The repository further comprises:
*
Five examples on how to use **BERT** (in the `examples folder <https://github.com/huggingface/pytorch-pretrained-BERT/blob/master/examples>`_\ ):
* `run_bert_extract_features.py <https://github.com/huggingface/pytorch-pretrained-BERT/blob/master/examples/run_bert_extract_features.py>`_ - Show how to extract hidden states from an instance of ``BertModel``\ ,
* `run_bert_classifier.py <https://github.com/huggingface/pytorch-pretrained-BERT/blob/master/examples/run_bert_classifier.py>`_ - Show how to fine-tune an instance of ``BertForSequenceClassification`` on GLUE's MRPC task,
* `run_bert_squad.py <https://github.com/huggingface/pytorch-pretrained-BERT/blob/master/examples/run_bert_squad.py>`_ - Show how to fine-tune an instance of ``BertForQuestionAnswering`` on SQuAD v1.0 and SQuAD v2.0 tasks.
* `run_swag.py <https://github.com/huggingface/pytorch-pretrained-BERT/blob/master/examples/run_swag.py>`_ - Show how to fine-tune an instance of ``BertForMultipleChoice`` on Swag task.
* `simple_lm_finetuning.py <https://github.com/huggingface/pytorch-pretrained-BERT/blob/master/examples/lm_finetuning/simple_lm_finetuning.py>`_ - Show how to fine-tune an instance of ``BertForPretraining`` on a target text corpus.
*
One example on how to use **OpenAI GPT** (in the `examples folder <https://github.com/huggingface/pytorch-pretrained-BERT/blob/master/examples>`_\ ):
* `run_openai_gpt.py <https://github.com/huggingface/pytorch-pretrained-BERT/blob/master/examples/run_openai_gpt.py>`_ - Show how to fine-tune an instance of ``OpenGPTDoubleHeadsModel`` on the RocStories task.
*
One example on how to use **Transformer-XL** (in the `examples folder <https://github.com/huggingface/pytorch-pretrained-BERT/blob/master/examples>`_\ ):
* `run_transfo_xl.py <https://github.com/huggingface/pytorch-pretrained-BERT/blob/master/examples/run_transfo_xl.py>`_ - Show how to load and evaluate a pre-trained model of ``TransfoXLLMHeadModel`` on WikiText 103.
*
One example on how to use **OpenAI GPT-2** in the unconditional and interactive mode (in the `examples folder <https://github.com/huggingface/pytorch-pretrained-BERT/blob/master/examples>`_\ ):
* `run_gpt2.py <https://github.com/huggingface/pytorch-pretrained-BERT/blob/master/examples/run_gpt2.py>`_ - Show how to use OpenAI GPT-2 an instance of ``GPT2LMHeadModel`` to generate text (same as the original OpenAI GPT-2 examples).

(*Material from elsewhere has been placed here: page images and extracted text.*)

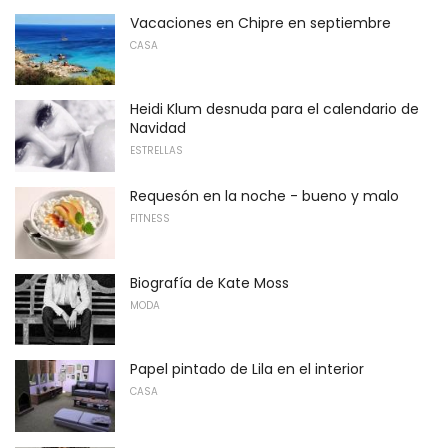
Vacaciones en Chipre en septiembre
CASA
Heidi Klum desnuda para el calendario de
Navidad
ESTRELLAS
Requesón en la noche - bueno y malo
FITNESS
Biografía de Kate Moss
MODA
Papel pintado de Lila en el interior
CASA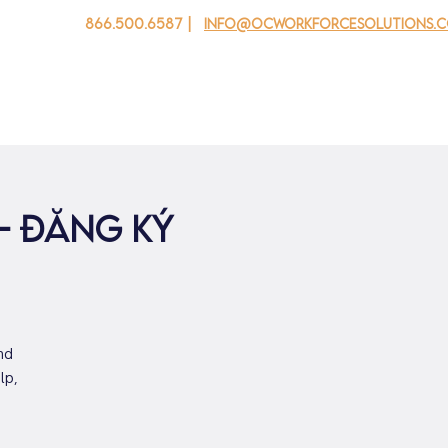
866.500.6587 |
info@ocworkforcesolutions.
 cho doanh nghiệp
Cho tuổi trẻ
Events
Về chúng tôi
- đăng ký
nd
lp,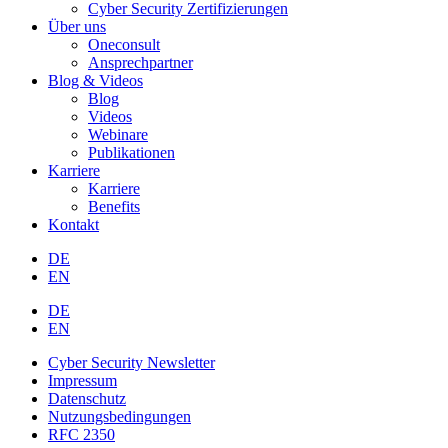
Cyber Security Zertifizierungen
Über uns
Oneconsult
Ansprechpartner
Blog & Videos
Blog
Videos
Webinare
Publikationen
Karriere
Karriere
Benefits
Kontakt
DE
EN
DE
EN
Cyber Security Newsletter
Impressum
Datenschutz
Nutzungsbedingungen
RFC 2350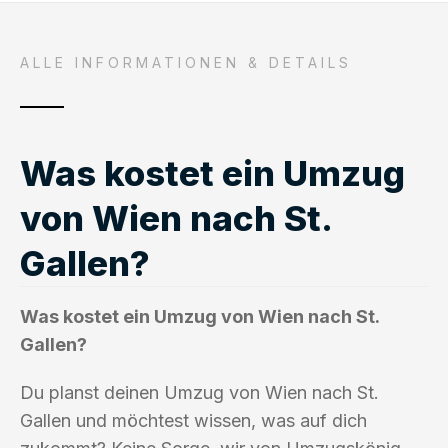
ALLE INFORMATIONEN & DETAILS
Was kostet ein Umzug
von Wien nach St.
Gallen?
Was kostet ein Umzug von Wien nach St.
Gallen?
Du planst deinen Umzug von Wien nach St.
Gallen und möchtest wissen, was auf dich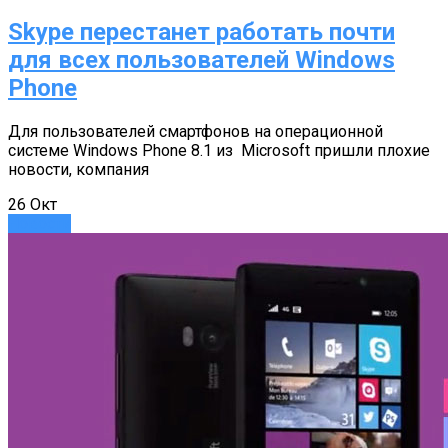
Skype перестанет работать почти
для всех пользователей Windows
Phone
Для пользователей смартфонов на операционной
системе Windows Phone 8.1 из Microsoft пришли плохие
новости, компания
26
Окт
Новости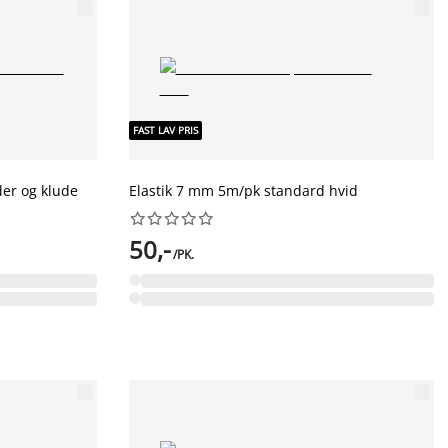
FAST LAV PRIS
er og klude
Elastik 7 mm 5m/pk standard hvid










50,-
/PK.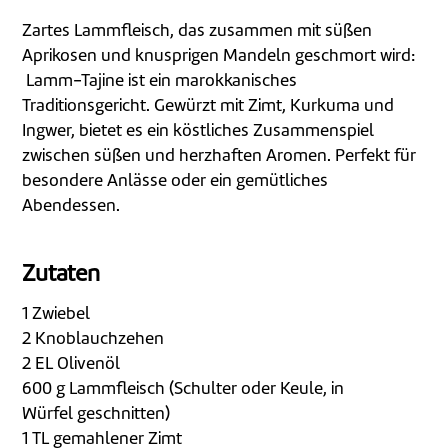
Zartes Lammfleisch, das zusammen mit süßen
Aprikosen und knusprigen Mandeln geschmort wird:
Lamm-Tajine ist ein marokkanisches
Traditionsgericht. Gewürzt mit Zimt, Kurkuma und
Ingwer, bietet es ein köstliches Zusammenspiel
zwischen süßen und herzhaften Aromen. Perfekt für
besondere Anlässe oder ein gemütliches
Abendessen.
Zutaten
1 Zwiebel
2 Knoblauchzehen
2 EL Olivenöl
600 g Lammfleisch (Schulter oder Keule, in
Würfel geschnitten)
1 TL gemahlener Zimt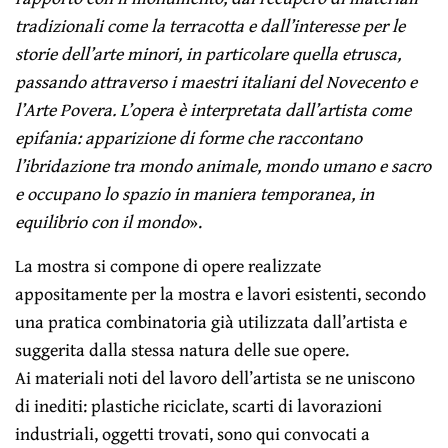
tradizionali come la terracotta e dall’interesse per le
storie dell’arte minori, in particolare quella etrusca,
passando attraverso i maestri italiani del Novecento e
l’Arte Povera. L’opera è interpretata dall’artista come
epifania: apparizione di forme che raccontano
l’ibridazione tra mondo animale, mondo umano e sacro
e occupano lo spazio in maniera temporanea, in
equilibrio con il mondo
».
La mostra si compone di opere realizzate
appositamente per la mostra e lavori esistenti, secondo
una pratica combinatoria già utilizzata dall’artista e
suggerita dalla stessa natura delle sue opere.
Ai materiali noti del lavoro dell’artista se ne uniscono
di inediti: plastiche riciclate, scarti di lavorazioni
industriali, oggetti trovati, sono qui convocati a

These examples are detailed in the `Examples <#examples>`_ section of this readme.
*
Three notebooks that were used to check that the TensorFlow and PyTorch models behave identically (in the `notebooks folder <https://github.com/huggingface/pytorch-pretrained-BERT/blob/master/notebooks>`_\ ):
* `Comparing-TF-and-PT-models.ipynb <https://github.com/huggingface/pytorch-pretrained-BERT/blob/master/notebooks/Comparing-TF-and-PT-models.ipynb>`_ - Compare the hidden states predicted by ``BertModel``\ ,
* `Comparing-TF-and-PT-models-SQuAD.ipynb <https://github.com/huggingface/pytorch-pretrained-BERT/blob/master/notebooks/Comparing-TF-and-PT-models-SQuAD.ipynb>`_ - Compare the spans predicted by ``BertForQuestionAnswering`` instances,
* `Comparing-TF-and-PT-models-MLM-NSP.ipynb <https://github.com/huggingface/pytorch-pretrained-BERT/blob/master/notebooks/Comparing-TF-and-PT-models-MLM-NSP.ipynb>`_ - Compare the predictions of the ``BertForPretraining`` instances.
These notebooks are detailed in the `Notebooks <#notebooks>`_ section of this readme.
*
A command-line interface to convert TensorFlow checkpoints (BERT, Transformer-XL) or NumPy checkpoint (OpenAI) in a PyTorch save of the associated PyTorch model:
This CLI is detailed in the `Command-line interface <#Command-line-interface>`_ section of this readme.